Like most serious anglers, I’ve taken more fishing trips than I can possibly remember. Some are day trips to southeast Minnesota for stream trout. Others, like longer walleye trips with friends, are planned well in advance. Still others, like fishing the tailwaters of Missouri River near Craig, Mont., are open-ended affairs. If, for example, a certain morning mayfly hatch is coming off like gangbusters, ending said trip for a mandatory return to work is surely why human-resource professionals created “sick leave.”

Such trips have one distinguishing characteristic: Like nature itself, they’re completely unpredictable. You can fish the same destination, at the same time each year, and have wildly different outcomes.

So, we anglers are an optimistic, expectant lot, in the face of unmerciful fishing gods. They’ve been known to cut the heart out of expectations and blind optimism with a rusty butter knife. Events unfold. Calamities occur.

I’ve had my share. I grew up in Shakopee, along the Minnesota River. For my mother, the muddy Minnesota might as well have been the Amazon. I wasn’t allowed to plod its uplands or ply its waters for fear I’d never return. I didn’t listen, of course: The river sang its siren song. One time my friends and I created that time-honored ruse of telling our parents we were staying at each others’ houses, when in fact we had other plans: an overnight trip to fish the Minnesota. It was a glorious evening, but when I awoke, my hands, arms, legs and, yes, nether region were covered in poison ivy.

“What happened to you?” demanded my mother later that day. “Tori, what did you do last night?”

“Well, um, you know, Mom, I …”

One trip to the Missouri River nearly landed me in the obituary section. I waded a long sandbar downstream to a pod of recklessly feeding rainbow trout, the endorphin drip of fly-fishing. Intense concentration is needed, which can render one oblivious to changing conditions. Happy and helplessly addicted, I couldn’t stop casting dry flies to those rising rainbows, even as the river slowly rose and the sand shifted beneath my feet.

When I finally blinked and attempted to wade back upstream (I would later learn water was released from a nearby dam), the rising wall of water sent me bobbing downstream like a human cork. I typically don’t panic, but my waders were taking on water and my arms were slapping the surface like two beaver tails in distress. Before the angels started to sing, a drift boat happened by and scooped me up.

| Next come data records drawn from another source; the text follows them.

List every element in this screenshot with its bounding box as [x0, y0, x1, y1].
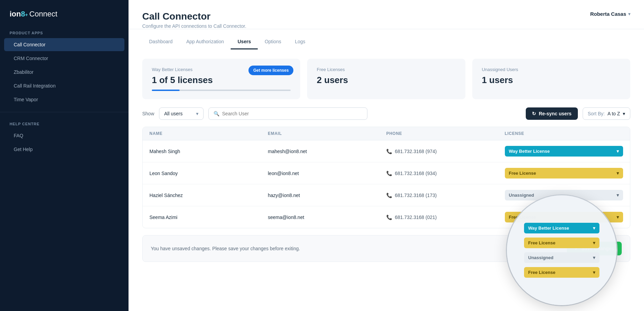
- zoomed-license-3[interactable]: Free License ▾: [524, 267, 599, 278]
- sidebar-item-label: Time Vapor: [14, 97, 38, 102]
- header-left: Call Connector Configure the API connect…: [142, 11, 246, 29]
- phone-number: 681.732.3168 (021): [395, 215, 437, 220]
- stat-value-free-licenses: 2 users: [317, 75, 455, 85]
- search-icon: 🔍: [214, 111, 219, 116]
- resync-button[interactable]: ↻ Re-sync users: [526, 107, 578, 120]
- phone-icon: 📞: [386, 149, 392, 154]
- sidebar-item-label: Call Rail Integration: [14, 83, 56, 89]
- show-select[interactable]: All users ▾: [159, 107, 204, 120]
- license-label: Unassigned: [528, 255, 554, 260]
- chevron-down-icon: ▾: [617, 149, 619, 154]
- tab-dashboard[interactable]: Dashboard: [142, 35, 180, 49]
- chevron-down-icon: ▾: [593, 240, 595, 245]
- page-title: Call Connector: [142, 11, 246, 22]
- page-header: Call Connector Configure the API connect…: [129, 0, 644, 29]
- license-label: Free License: [509, 171, 536, 176]
- product-apps-label: PRODUCT APPS: [0, 27, 129, 38]
- col-email: EMAIL: [268, 131, 387, 136]
- phone-number: 681.732.3168 (934): [395, 171, 437, 176]
- logo-connect: Connect: [29, 10, 57, 19]
- logo-8: 8: [21, 10, 25, 19]
- stat-label-unassigned: Unassigned Users: [482, 67, 621, 72]
- unsaved-changes-message: You have unsaved changes. Please save yo…: [151, 246, 300, 251]
- chevron-down-icon: ▾: [617, 171, 619, 176]
- table-row: Mahesh Singh mahesh@ion8.net 📞 681.732.3…: [143, 140, 630, 162]
- show-label: Show: [142, 111, 154, 116]
- table-row: Leon Sandoy leon@ion8.net 📞 681.732.3168…: [143, 162, 630, 184]
- cell-email: mahesh@ion8.net: [268, 149, 387, 154]
- stat-bar-fill: [152, 90, 180, 91]
- license-label: Free License: [528, 240, 556, 245]
- license-label: Way Better License: [528, 226, 569, 231]
- resync-label: Re-sync users: [539, 111, 572, 116]
- chevron-down-icon: ▾: [628, 12, 630, 16]
- show-selected: All users: [164, 111, 183, 116]
- sidebar-item-zbabilitor[interactable]: Zbabilitor: [4, 66, 124, 79]
- cell-phone: 📞 681.732.3168 (021): [386, 215, 505, 220]
- page-subtitle: Configure the API connections to Call Co…: [142, 23, 246, 29]
- table-header: NAME EMAIL PHONE LICENSE: [143, 127, 630, 140]
- sidebar-item-label: Call Connector: [14, 42, 46, 47]
- sidebar-item-label: FAQ: [14, 133, 23, 138]
- stat-label-free-licenses: Free Licenses: [317, 67, 455, 72]
- search-input[interactable]: [222, 111, 362, 116]
- license-label: Free License: [528, 270, 556, 275]
- sidebar-item-time-vapor[interactable]: Time Vapor: [4, 93, 124, 106]
- user-menu[interactable]: Roberta Casas ▾: [590, 11, 630, 17]
- stat-value-unassigned: 1 users: [482, 75, 621, 85]
- sidebar-item-faq[interactable]: FAQ: [4, 129, 124, 142]
- zoomed-license-2[interactable]: Unassigned ▾: [524, 252, 599, 263]
- phone-icon: 📞: [386, 171, 392, 176]
- stats-row: Way Better Licenses 1 of 5 licenses Get …: [142, 59, 630, 99]
- sidebar: ion8+ Connect PRODUCT APPS Call Connecto…: [0, 0, 129, 311]
- phone-icon: 📞: [386, 193, 392, 198]
- chevron-down-icon: ▾: [617, 193, 619, 198]
- search-box[interactable]: 🔍: [208, 107, 367, 120]
- zoom-overlay: Way Better License ▾ Free License ▾ Unas…: [507, 195, 617, 305]
- cell-email: seema@ion8.net: [268, 215, 387, 220]
- logo-ion: ion: [10, 10, 21, 19]
- sidebar-divider: [0, 112, 129, 112]
- sidebar-item-call-rail-integration[interactable]: Call Rail Integration: [4, 79, 124, 92]
- sidebar-item-label: Zbabilitor: [14, 69, 34, 75]
- zoomed-license-1[interactable]: Free License ▾: [524, 238, 599, 248]
- tab-bar: Dashboard App Authorization Users Option…: [129, 35, 644, 49]
- content-area: Way Better Licenses 1 of 5 licenses Get …: [129, 49, 644, 311]
- cell-name: Haziel Sánchez: [149, 193, 268, 198]
- tab-users[interactable]: Users: [231, 35, 258, 49]
- sidebar-item-label: Get Help: [14, 147, 33, 152]
- cell-email: leon@ion8.net: [268, 171, 387, 176]
- zoomed-license-0[interactable]: Way Better License ▾: [524, 223, 599, 233]
- sort-dropdown[interactable]: Sort By: A to Z ▾: [583, 107, 630, 120]
- stat-card-way-better: Way Better Licenses 1 of 5 licenses Get …: [142, 59, 300, 99]
- cell-phone: 📞 681.732.3168 (974): [386, 149, 505, 154]
- col-name: NAME: [149, 131, 268, 136]
- table-wrapper: NAME EMAIL PHONE LICENSE Mahesh Singh ma…: [142, 127, 630, 228]
- sidebar-item-crm-connector[interactable]: CRM Connector: [4, 52, 124, 65]
- phone-icon: 📞: [386, 215, 392, 220]
- tab-app-authorization[interactable]: App Authorization: [180, 35, 231, 49]
- main-content: Call Connector Configure the API connect…: [129, 0, 644, 311]
- controls-row: Show All users ▾ 🔍 ↻ Re-sync users Sort …: [142, 107, 630, 120]
- sidebar-item-get-help[interactable]: Get Help: [4, 143, 124, 156]
- stat-card-unassigned: Unassigned Users 1 users: [472, 59, 630, 99]
- logo-plus: +: [25, 12, 28, 18]
- chevron-down-icon: ▾: [593, 226, 595, 231]
- tab-options[interactable]: Options: [258, 35, 288, 49]
- cell-phone: 📞 681.732.3168 (173): [386, 193, 505, 198]
- get-more-licenses-button[interactable]: Get more licenses: [248, 66, 293, 75]
- user-name: Roberta Casas: [590, 11, 626, 17]
- stat-value-way-better: 1 of 5 licenses: [152, 75, 291, 85]
- chevron-down-icon: ▾: [593, 270, 595, 275]
- sort-selected: A to Z: [607, 111, 620, 116]
- sort-label: Sort By:: [588, 111, 605, 116]
- col-license: LICENSE: [505, 131, 623, 136]
- license-select-0[interactable]: Way Better License ▾: [505, 146, 623, 157]
- license-select-1[interactable]: Free License ▾: [505, 168, 623, 178]
- cell-name: Mahesh Singh: [149, 149, 268, 154]
- phone-number: 681.732.3168 (974): [395, 149, 437, 154]
- stat-card-free-licenses: Free Licenses 2 users: [307, 59, 465, 99]
- sidebar-item-call-connector[interactable]: Call Connector: [4, 38, 124, 51]
- tab-logs[interactable]: Logs: [288, 35, 312, 49]
- chevron-down-icon: ▾: [623, 111, 625, 116]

“Trouble?” said my rescuer.

“A little.”

The trip at hand

Leaving Red Wing that morning, my yearlong state of bliss had fully descended into myopia. The morning weather report for the Boundary Waters called for three days of severe weather. A wise man would have called Wade and bagged the trip. If the weather wasn’t a sign, the two spindly-legged fawns that appeared like ghosts on the highway just outside the city should have been. I had two moves: Use my front bumper to make venison tartare, or swerve wildly and (hopefully) miss the deer. That I missed only emboldened me, as if I had made a kind of Faustian bargain with the fishing gods.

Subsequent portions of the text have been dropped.